You can use your metrics from the Kubernetes API to determine the age of the pending pods.

It is recommended that alerts be set if the pending period is 15 minutes or more. However, such notifications can add to alert noise, as misconfiguration of the workload manifest will leave the Pod indefinitely in the Pending phase.

kube_pod_status_phase{phase="Pending"}

Action: This alert should trigger further investigation, as it does not tell whether it's an application misconfiguration or another issue.

Kubernetes Cluster is not communicating with Cast AI

Cast AI's operations rely on the platform's components running in the subject Kubernetes cluster and network communication with https://api.cast.ai.

castai_autoscaler_agent_snapshots_received_total metric indicates that the Cast AI agent can deliver Kubernetes API changes ("snapshots") to Cast AI SaaS and get a delivery confirmation. If this metric drops to 0, the Cast AI agent is not running, or something else prevents the snapshot delivery.
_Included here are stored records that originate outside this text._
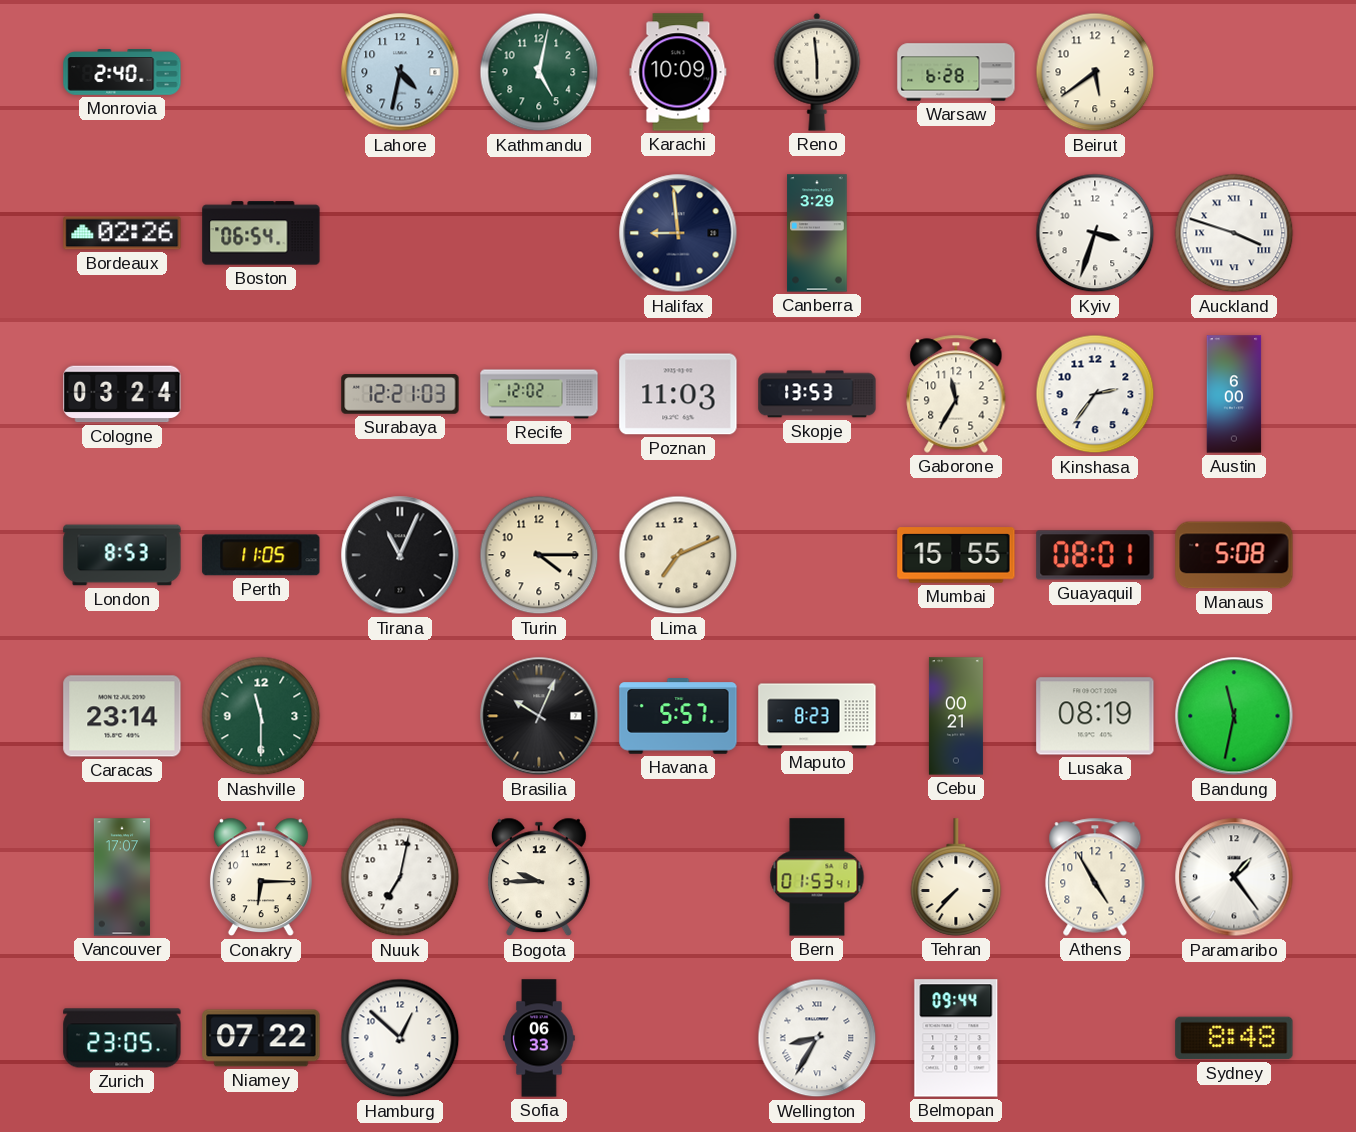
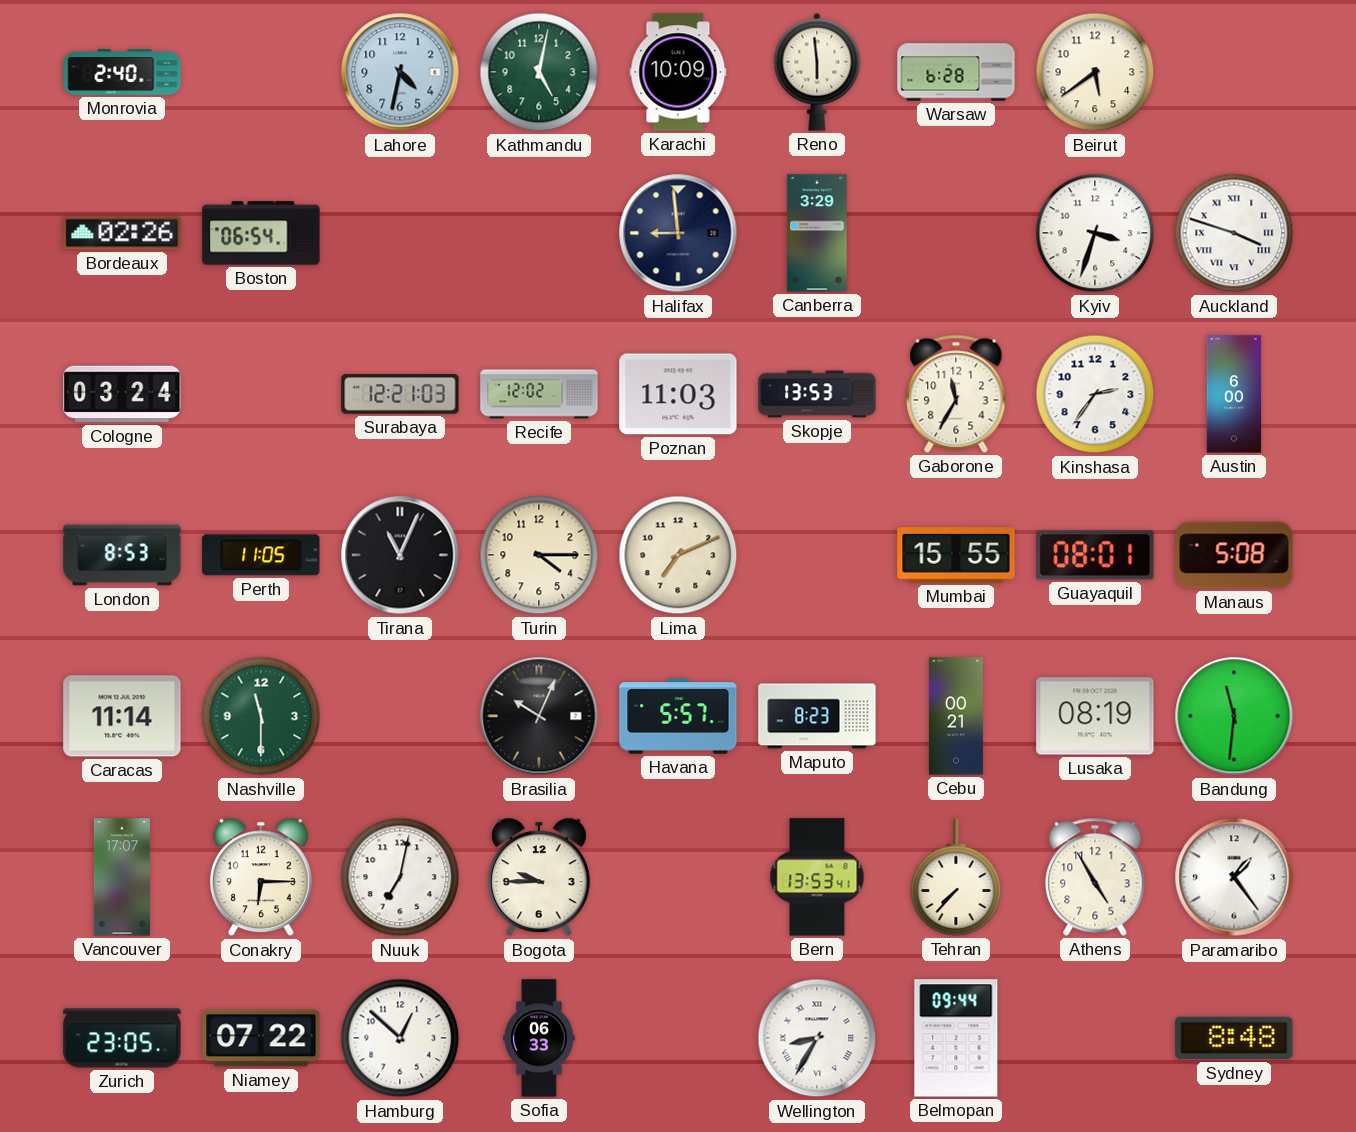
Caracas: 23:14 -> 11:14
Bandung: 11:32 -> 11:31
Bern: 01:53 -> 13:53
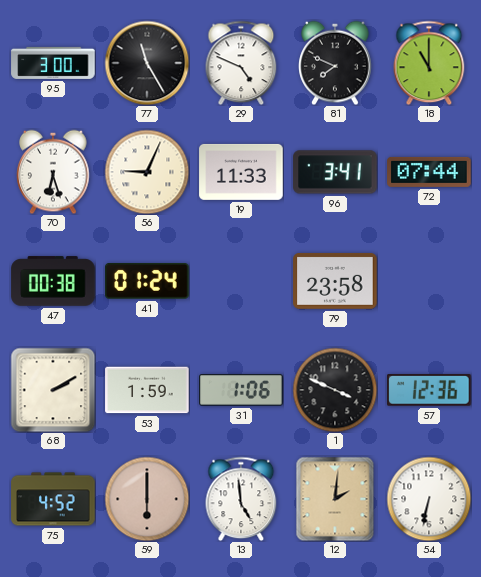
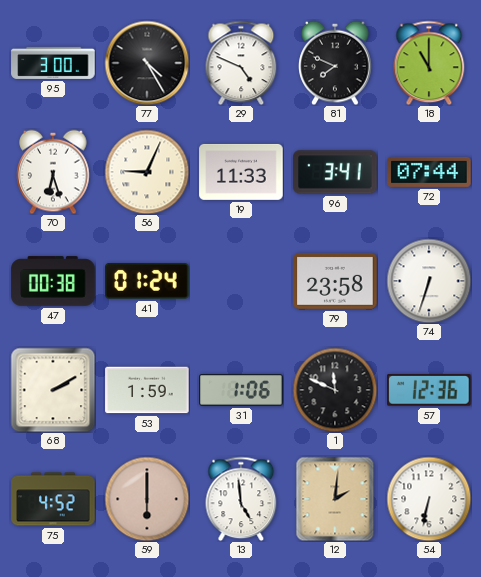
77: 11:25 -> 4:25
74: none -> 6:33
1: 3:49 -> 11:49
Action: Check if the Cast AI agent runs in the castai-agent namespace. If it's not, describe the pod and check its logs. It can be due to a network/firewall issue or another reason why Cast AI is unreachable over the internet.

Cast AI receives data from the agent, but it doesn't process the snapshot

If castai_autoscaler_agent_snapshots_received_total is not 0, but castai_autoscaler_agent_snapshots_processed_total is 0, it's 100% Cast AI issue.

The Cast AI team should know this, but you can raise an incident within the Cast AI console or report it on Slack.